▶ [Work to be completed]: Up to and including the line with "This screenshot has width=768, height=1038.", restate the material below word for word, beginning with its first line.

▶ [Information given]:
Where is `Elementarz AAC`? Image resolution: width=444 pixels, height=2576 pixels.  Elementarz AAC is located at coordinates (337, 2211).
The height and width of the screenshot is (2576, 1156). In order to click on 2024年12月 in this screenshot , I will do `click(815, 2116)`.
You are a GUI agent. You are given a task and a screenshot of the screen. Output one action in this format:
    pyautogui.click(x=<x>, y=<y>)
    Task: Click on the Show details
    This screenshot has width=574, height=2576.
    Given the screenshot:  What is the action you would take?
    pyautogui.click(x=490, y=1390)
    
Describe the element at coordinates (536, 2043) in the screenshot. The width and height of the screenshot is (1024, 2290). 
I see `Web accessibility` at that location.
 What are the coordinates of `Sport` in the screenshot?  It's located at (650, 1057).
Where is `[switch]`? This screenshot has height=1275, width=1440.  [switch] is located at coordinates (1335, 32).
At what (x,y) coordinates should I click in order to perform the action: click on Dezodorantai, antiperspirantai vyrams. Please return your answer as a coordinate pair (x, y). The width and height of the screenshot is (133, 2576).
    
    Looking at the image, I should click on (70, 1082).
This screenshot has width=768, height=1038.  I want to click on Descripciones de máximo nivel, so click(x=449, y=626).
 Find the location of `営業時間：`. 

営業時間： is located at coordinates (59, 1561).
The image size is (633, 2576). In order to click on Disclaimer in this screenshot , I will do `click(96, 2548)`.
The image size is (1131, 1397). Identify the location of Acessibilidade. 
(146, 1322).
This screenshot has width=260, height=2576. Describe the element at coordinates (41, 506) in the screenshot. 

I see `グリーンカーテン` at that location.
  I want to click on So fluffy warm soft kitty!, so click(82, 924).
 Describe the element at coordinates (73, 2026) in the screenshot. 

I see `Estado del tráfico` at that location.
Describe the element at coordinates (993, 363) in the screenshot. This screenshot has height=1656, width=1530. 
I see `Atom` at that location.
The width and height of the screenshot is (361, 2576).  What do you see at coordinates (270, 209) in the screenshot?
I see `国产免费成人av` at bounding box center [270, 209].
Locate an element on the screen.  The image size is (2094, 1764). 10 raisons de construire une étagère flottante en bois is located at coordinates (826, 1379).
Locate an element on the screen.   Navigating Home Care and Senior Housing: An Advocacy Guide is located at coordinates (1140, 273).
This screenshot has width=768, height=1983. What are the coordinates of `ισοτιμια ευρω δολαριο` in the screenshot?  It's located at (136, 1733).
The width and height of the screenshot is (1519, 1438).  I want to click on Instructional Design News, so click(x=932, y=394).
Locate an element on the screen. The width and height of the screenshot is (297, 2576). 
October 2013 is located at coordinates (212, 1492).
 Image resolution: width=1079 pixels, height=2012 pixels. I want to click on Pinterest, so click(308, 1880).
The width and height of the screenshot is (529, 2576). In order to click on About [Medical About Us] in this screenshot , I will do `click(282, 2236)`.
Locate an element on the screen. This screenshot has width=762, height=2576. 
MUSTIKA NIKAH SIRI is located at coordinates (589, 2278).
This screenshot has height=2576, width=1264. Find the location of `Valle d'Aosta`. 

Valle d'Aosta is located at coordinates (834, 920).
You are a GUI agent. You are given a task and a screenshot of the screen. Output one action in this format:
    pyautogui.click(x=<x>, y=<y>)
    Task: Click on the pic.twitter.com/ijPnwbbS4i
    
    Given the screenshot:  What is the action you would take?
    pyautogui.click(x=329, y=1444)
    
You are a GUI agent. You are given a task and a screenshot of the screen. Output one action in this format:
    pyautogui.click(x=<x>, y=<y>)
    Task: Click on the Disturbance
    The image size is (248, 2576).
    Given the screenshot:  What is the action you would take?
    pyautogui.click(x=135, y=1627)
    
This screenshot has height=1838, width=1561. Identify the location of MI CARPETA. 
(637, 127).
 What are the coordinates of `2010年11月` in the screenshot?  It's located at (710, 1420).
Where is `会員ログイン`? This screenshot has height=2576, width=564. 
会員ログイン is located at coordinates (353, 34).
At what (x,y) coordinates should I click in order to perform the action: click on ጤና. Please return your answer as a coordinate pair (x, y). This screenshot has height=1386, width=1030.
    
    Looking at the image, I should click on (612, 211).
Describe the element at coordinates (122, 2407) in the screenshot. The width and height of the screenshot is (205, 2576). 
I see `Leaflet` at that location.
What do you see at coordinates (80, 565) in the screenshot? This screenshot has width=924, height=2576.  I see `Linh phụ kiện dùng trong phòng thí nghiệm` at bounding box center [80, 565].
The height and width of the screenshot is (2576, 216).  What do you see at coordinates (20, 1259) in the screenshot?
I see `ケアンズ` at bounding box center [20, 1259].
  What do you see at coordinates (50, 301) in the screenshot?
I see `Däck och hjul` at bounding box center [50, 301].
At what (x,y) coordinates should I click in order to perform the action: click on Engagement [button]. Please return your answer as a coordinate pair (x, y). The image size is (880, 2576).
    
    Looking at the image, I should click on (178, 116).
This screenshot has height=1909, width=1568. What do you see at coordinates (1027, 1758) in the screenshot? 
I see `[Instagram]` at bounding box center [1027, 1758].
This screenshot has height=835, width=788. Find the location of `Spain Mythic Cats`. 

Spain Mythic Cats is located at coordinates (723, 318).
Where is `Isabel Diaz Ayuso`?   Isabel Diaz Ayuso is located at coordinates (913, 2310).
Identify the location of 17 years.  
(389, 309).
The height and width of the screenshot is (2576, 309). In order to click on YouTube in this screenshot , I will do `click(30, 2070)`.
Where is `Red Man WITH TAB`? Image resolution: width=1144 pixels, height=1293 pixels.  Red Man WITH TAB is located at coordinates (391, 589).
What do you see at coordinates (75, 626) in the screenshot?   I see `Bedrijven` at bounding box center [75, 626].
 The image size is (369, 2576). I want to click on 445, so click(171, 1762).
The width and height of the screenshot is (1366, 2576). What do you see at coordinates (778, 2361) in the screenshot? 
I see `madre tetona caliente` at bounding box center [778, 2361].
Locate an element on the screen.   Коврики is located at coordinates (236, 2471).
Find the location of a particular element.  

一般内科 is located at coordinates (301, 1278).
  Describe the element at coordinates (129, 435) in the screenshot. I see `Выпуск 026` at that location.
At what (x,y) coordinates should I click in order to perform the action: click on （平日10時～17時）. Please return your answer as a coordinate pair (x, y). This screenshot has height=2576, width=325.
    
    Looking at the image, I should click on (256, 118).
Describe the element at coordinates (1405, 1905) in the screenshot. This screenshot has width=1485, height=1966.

▶ [Expected answer]:
Where is `Elementarz AAC`? Image resolution: width=444 pixels, height=2576 pixels.  Elementarz AAC is located at coordinates (337, 2211).
The height and width of the screenshot is (2576, 1156). In order to click on 2024年12月 in this screenshot , I will do `click(815, 2116)`.
You are a GUI agent. You are given a task and a screenshot of the screen. Output one action in this format:
    pyautogui.click(x=<x>, y=<y>)
    Task: Click on the Show details
    This screenshot has width=574, height=2576.
    Given the screenshot:  What is the action you would take?
    pyautogui.click(x=490, y=1390)
    
Describe the element at coordinates (536, 2043) in the screenshot. The width and height of the screenshot is (1024, 2290). 
I see `Web accessibility` at that location.
 What are the coordinates of `Sport` in the screenshot?  It's located at (650, 1057).
Where is `[switch]`? This screenshot has height=1275, width=1440.  [switch] is located at coordinates (1335, 32).
At what (x,y) coordinates should I click in order to perform the action: click on Dezodorantai, antiperspirantai vyrams. Please return your answer as a coordinate pair (x, y). The width and height of the screenshot is (133, 2576).
    
    Looking at the image, I should click on (70, 1082).
This screenshot has width=768, height=1038.  I want to click on Descripciones de máximo nivel, so click(x=449, y=626).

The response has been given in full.